Más allá de la brecha pudo distinguir algo oscuro y más o menos cuadrado que se alzaba un poco por encima de las copas de los árboles. Llamó la atención de su compañero, pero no pudieron decidir si aquello era una torre como la mencionada en el documento, o sólo una sombra peculiar, o quizás incluso el tronco muerto y sin ramas de un roble gigantesco. Estaba demasiado lejos.
—Casi ha transcurrido suficiente tiempo—erijo Fafhrd tras una pausa— para que alguno de esos bandidos se haya deslizado sigilosamente por el bosque para atacarnos de nuevo. La noche está cerca.

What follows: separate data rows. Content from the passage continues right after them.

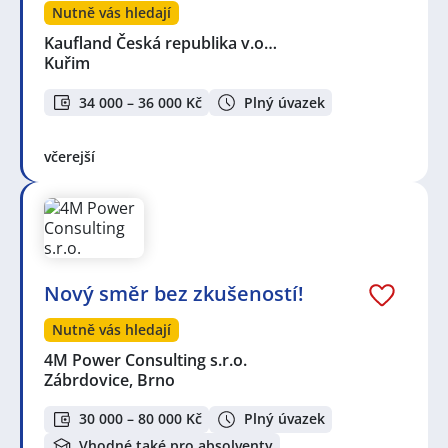
Nutně vás hledají
Kaufland Česká republika v.o…
Kuřim
34 000 – 36 000 Kč
Plný úvazek
včerejší
Nový směr bez zkušeností!
Nutně vás hledají
4M Power Consulting s.r.o.
Zábrdovice, Brno
30 000 – 80 000 Kč
Plný úvazek
Vhodné také pro absolventy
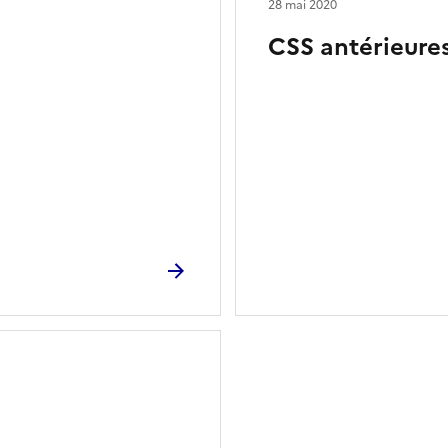
28 mai 2020
CSS antérieure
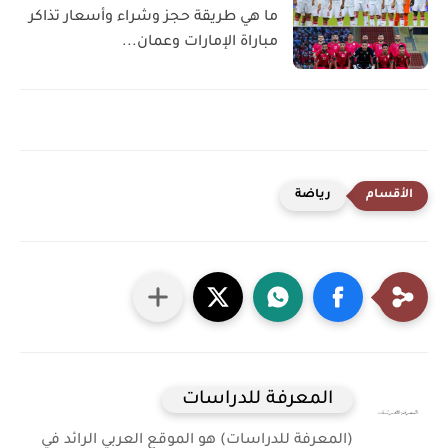
ما هي طريقة حجز وشراء وأسعار تذاكر
مباراة الإمارات وعمان...
رياضة
المعرفة للدراسات
(المعرفة للدراسات) هو الموقع العربي الرائد في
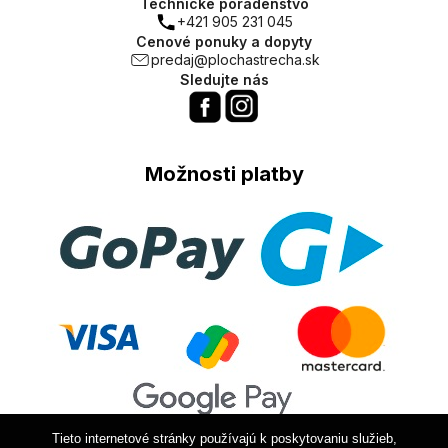
Technické poradenstvo
+421 905 231 045
Cenové ponuky a dopyty
predaj@plochastrecha.sk
Sledujte nás
Možnosti platby
Tieto internetové stránky používajú k poskytovaniu služieb,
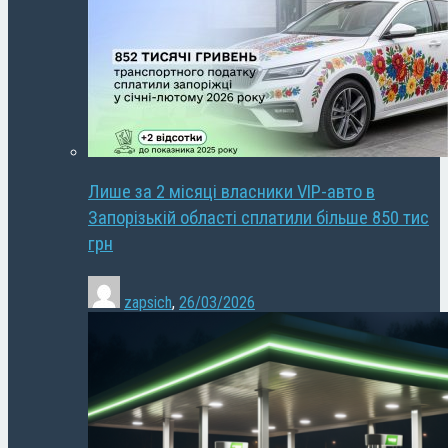
Лише за 2 місяці власники VIP-авто в
Запорізькій області сплатили більше 850 тис
грн
zapsich
,
26/03/2026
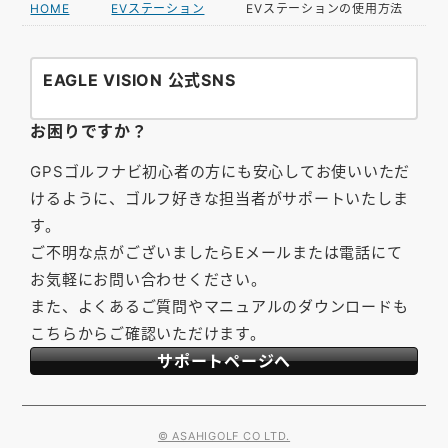
HOME
EVステーション
EVステーションの使用方法
EAGLE VISION 公式SNS
お困りですか？
GPSゴルフナビ初心者の方にも安心してお使いいただ
けるように、ゴルフ好きな担当者がサポートいたしま
す。
ご不明な点がございましたらEメールまたは電話にて
お気軽にお問い合わせください。
また、よくあるご質問やマニュアルのダウンロードも
こちらからご確認いただけます。
サポートページへ
© ASAHIGOLF CO LTD.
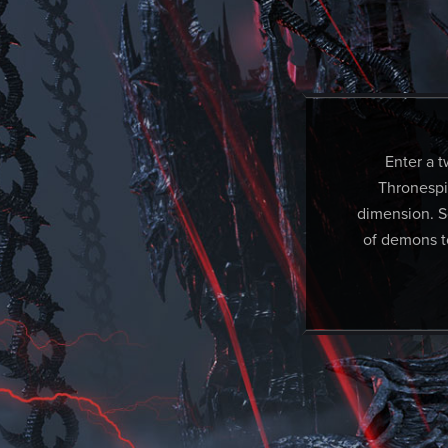
Enter a 
Thronespir
dimension. So
of demons t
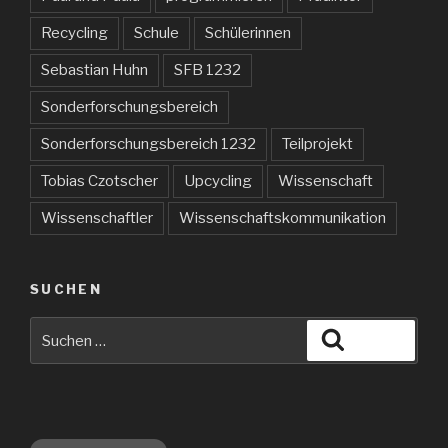
Recycling
Schule
Schülerinnen
Sebastian Huhn
SFB 1232
Sonderforschungsbereich
Sonderforschungsbereich 1232
Teilprojekt
Tobias Czotscher
Upcycling
Wissenschaft
Wissenschaftler
Wissenschaftskommunikation
SUCHEN
Suche
Suchen
nach:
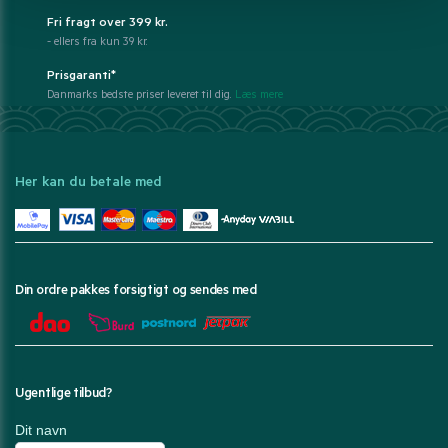
Fri fragt over 399 kr.
- ellers fra kun 39 kr.
Prisgaranti*
Danmarks bedste priser leveret til dig.
Læs mere
Her kan du betale med
Din ordre pakkes forsigtigt og sendes med
Ugentlige tilbud?
Dit navn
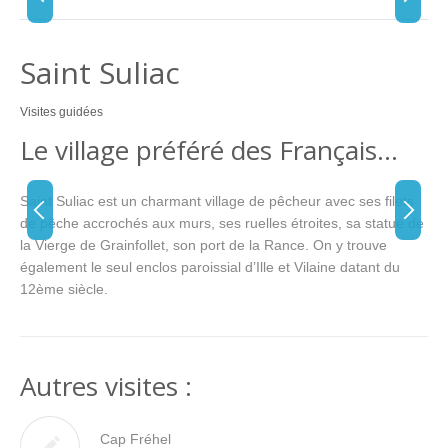
Saint Suliac
Visites guidées
Le village préféré des Français…
Saint Suliac est un charmant village de pêcheur avec ses filets
de pêche accrochés aux murs, ses ruelles étroites, sa statue de
la Vierge de Grainfollet, son port de la Rance. On y trouve
également le seul enclos paroissial d’Ille et Vilaine datant du
12ème siècle.
Autres visites :
Cap Fréhel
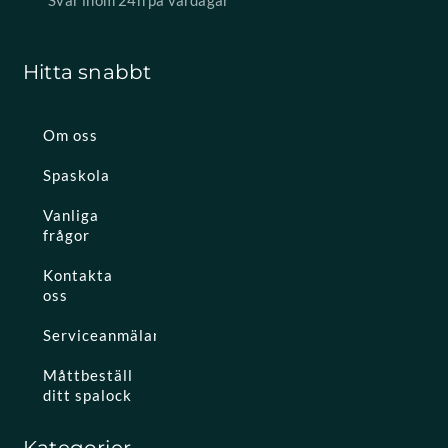
Svar inom 24h på vardagar
Hitta snabbt
Om oss
Spaskola
Vanliga
frågor
Kontakta
oss
Serviceanmälan
Måttbeställ
ditt spalock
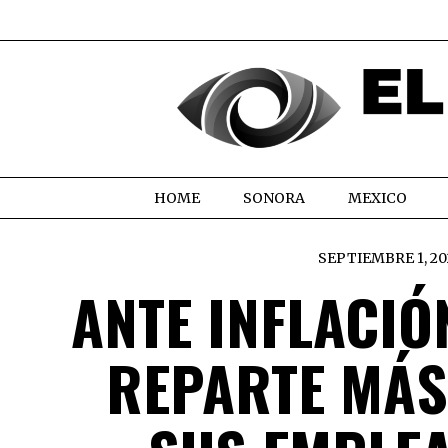
HOME
SONORA
MEXICO
SEPTIEMBRE 1, 20
ANTE INFLACI
REPARTE MÁS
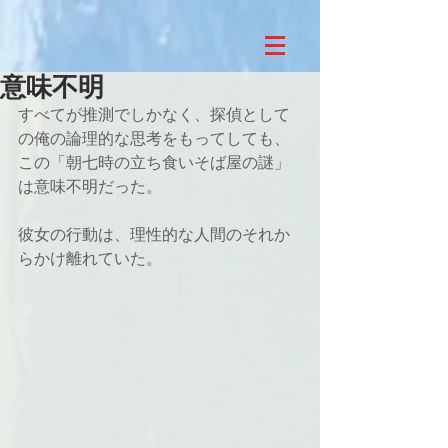
意味不明
すべてが推測でしかなく、探偵として
の俺の論理的な思考をもってしても、
この「朝七時の立ち食いそば屋の謎」
は意味不明だった。
彼女の行動は、理性的な人間のそれか
らかけ離れていた。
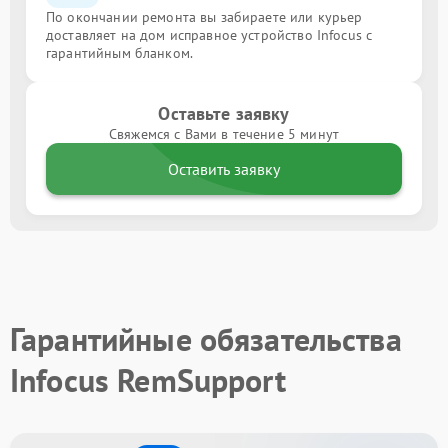
По окончании ремонта вы забираете или курьер
доставляет на дом исправное устройство Infocus с
гарантийным бланком.
Оставьте заявку
Свяжемся с Вами в течение 5 минут
Оставить заявку
Гарантийные обязательства
Infocus RemSupport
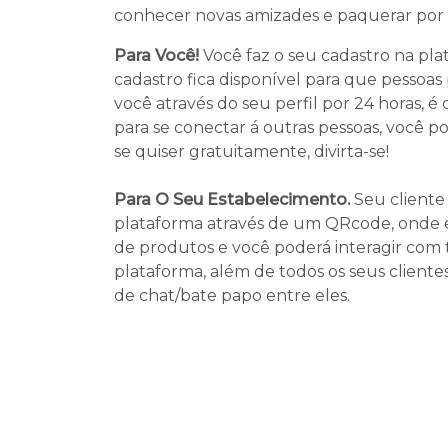
conhecer novas amizades e paquerar por
Para Você!
Você faz o seu cadastro na pla
cadastro fica disponível para que pessoas
você através do seu perfil por 24 horas, 
para se conectar á outras pessoas, você p
se quiser gratuitamente, divirta-se!
Para O Seu Estabelecimento.
Seu cliente 
plataforma através de um QRcode, onde e
de produtos e você poderá interagir com 
plataforma, além de todos os seus cliente
de chat/bate papo entre eles.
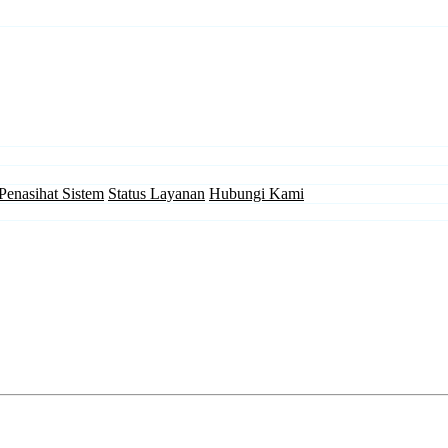
Penasihat Sistem
Status Layanan
Hubungi Kami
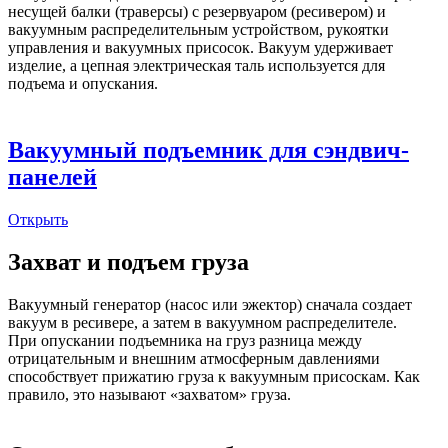
несущей балки (траверсы) с резервуаром (ресивером) и
вакуумным распределительным устройством, рукоятки
управления и вакуумных присосок. Вакуум удерживает
изделие, а цепная электрическая таль используется для
подъема и опускания.
Вакуумный подъемник для сэндвич-
панелей
Открыть
Захват и подъем груза
Вакуумный генератор (насос или эжектор) сначала создает
вакуум в ресивере, а затем в вакуумном распределителе.
При опускании подъемника на груз разница между
отрицательным и внешним атмосферным давлениями
способствует прижатию груза к вакуумным присоскам. Как
правило, это называют «захватом» груза.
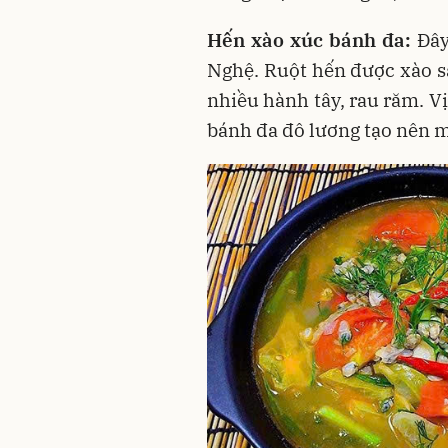
Hến xào xúc bánh đa:
Đây
Nghệ. Ruột hến được xào să
nhiều hành tây, rau răm. V
bánh đa đô lương tạo nên m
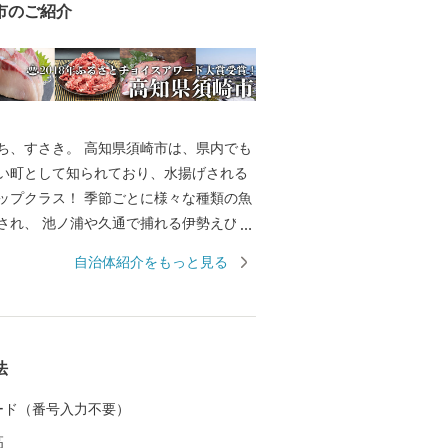
市のご紹介
ち、すさき。 高知県須崎市は、県内でも
い町として知られており、水揚げされる
ップクラス！ 季節ごとに様々な種類の魚
され、 池ノ浦や久通で捕れる伊勢えび
発祥の地野見湾の鯛やカンパチ、季節限
自治体紹介をもっと見る
るメジカの刺身も人気を集め、鮮度抜群
しめます。 また、黒潮の恵みをたっぷり
ポンカンといった柑橘類、野菜も絶品で
法
議所 TEL：0889-59-0529 MAIL：s-f
し込み、書類、ご入金方法
 カード（番号入力不要）
市 ふるさと納税担当 TEL： 050-173
高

Dieron instrucciones a sus caballos y siguieron adelante con lentitud. Procuraban no desviar la vista de aquel objeto que parecía una torre, pero como estaban descendiendo, muy pronto desapareció de su campo visual, bajo las copas de los árboles. Ya no tendrían ocasión de verlo hasta que estuvieran muy cerca.
El Ratonero experimentaba una excitación contenida Pronto descubrirían si estaban en la pista de un tesoro o no. Un diamante tan grande como un cráneo de hombre..., rubíes..., esmeraldas... Sentía un placer casi nostálgico en prolongar y saborear plenamente esta última y tranquila etapa de su indagación. La emboscada reciente había servido como un condimento necesario.
Pensó en cómo había desgarrado aquella página de vitela, que tan interesante parecía, del antiguo libro sobre arquitectura que reposaba en la biblioteca del rapaz y arrogante señor de Rannarsh; en cómo, medio en broma, había buscado e interrogado a varios buhoneros del sur; en cómo había encontrado uno que recientemente había pasado por un pueblo llamado Soreev; en cómo aquel hombre le había hablado de una estructura de piedra en el bosque, al sur de Soreev, a la que los campesinos denominaban Casa de Angarngi y consideraban que estaba vacía desde mucho tiempo atrás. El buhonero había visto una alta torre que se elevaba por encima de los árboles. El Ratonero recordó el rostro enjuto y astuto del hombre y rió entre dientes. Y aquel recuerdo le evocó el rostro cetrino del avariento señor de Rannarsh, y una nueva idea acudió a su mente.